Weekly Summary 2026-W07

This week spanned three parallel tracks: robotics simulation, bioinformatics, and toolchain work. error_recovery_benchmark hit a deep blocker in force injection debugging (30N had no visible effect on the OSC controller), revealing a fundamental issue with controller cancellation; MIHD completed the Chinese documentation for its enhancement plan; ccusage shipped GLM multi-model billing support with type/format checks passing; robobrain_pi confirmed the training pipeline is ready.

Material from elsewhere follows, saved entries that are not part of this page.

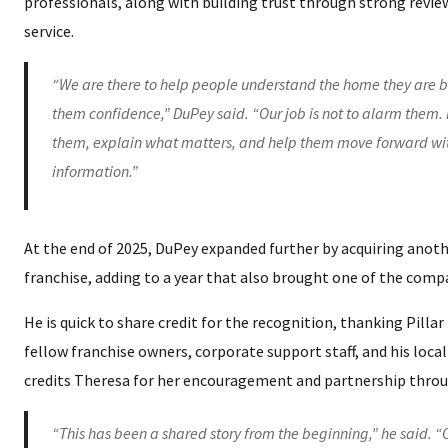
professionals, along with building trust through strong revie
service.
“We are there to help people understand the home they are b
them confidence,” DuPey said. “Our job is not to alarm them. I
them, explain what matters, and help them move forward wit
information.”
At the end of 2025, DuPey expanded further by acquiring anoth
franchise, adding to a year that also brought one of the comp
He is quick to share credit for the recognition, thanking Pillar
fellow franchise owners, corporate support staff, and his loca
credits Theresa for her encouragement and partnership throu
“This has been a shared story from the beginning,” he said. 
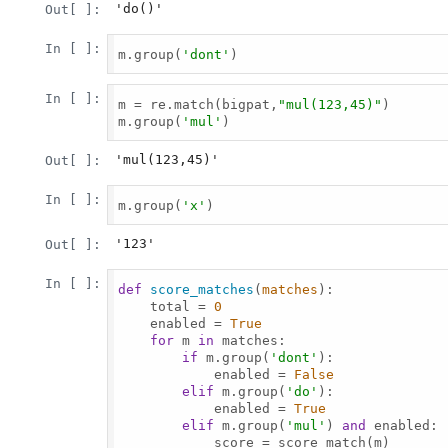
'do()'
Out[ ]:
In [ ]:
m.group(
'dont'
)

In [ ]:
m = re.match(bigpat,
"mul(123,45)"
)

m.group(
'mul'
)

'mul(123,45)'
Out[ ]:
In [ ]:
m.group(
'x'
)

'123'
Out[ ]:
In [ ]:
def
score_matches
(
matches
):

    total = 
0
    enabled = 
True
for
 m 
in
 matches:

if
 m.group(
'dont'
):

            enabled = 
False
elif
 m.group(
'do'
):

            enabled = 
True
elif
 m.group(
'mul'
) 
and
 enabled:

            score = score_match(m)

This week exposed clear pattern-reuse failures in AI — repeating the same error (SSH missing cd commands) and making bad environment assumptions (proxy, pnpm) — while human insight at key decision points (extreme force testing, detecting local GPU, reusing existing pricing files) proved far more efficient.

Weekly Summary 2026-W06

This week (2026-02-06~07) work focused on two main tracks: first, a systematic root-cause analysis of the ARI performance gap between the MIHD project’s staig_fusion and the original STAIG (0.21 → target 0.56), identifying and quantifying five key implementation differences and completing the code-level strict-alignment override refactor; second, an engineering upgrade to the benchmark tool — fixing a bar chart rendering bug in reports, implementing an end-to-end GitHub Pages auto-publish pipeline, and adding interactive CLI upload functionality. Additionally, one TOEFL English speaking practice session was recorded (personal study).

Weekly Summary 2025-W40

This week (2025-W40) had only one active session on October 2nd, and that session remained in the initialization phase — the user opened the core tracking and segmentation files of the AutoSeg-SAM2 project but did not proceed to any substantive development work. No meaningful progress was made this week overall.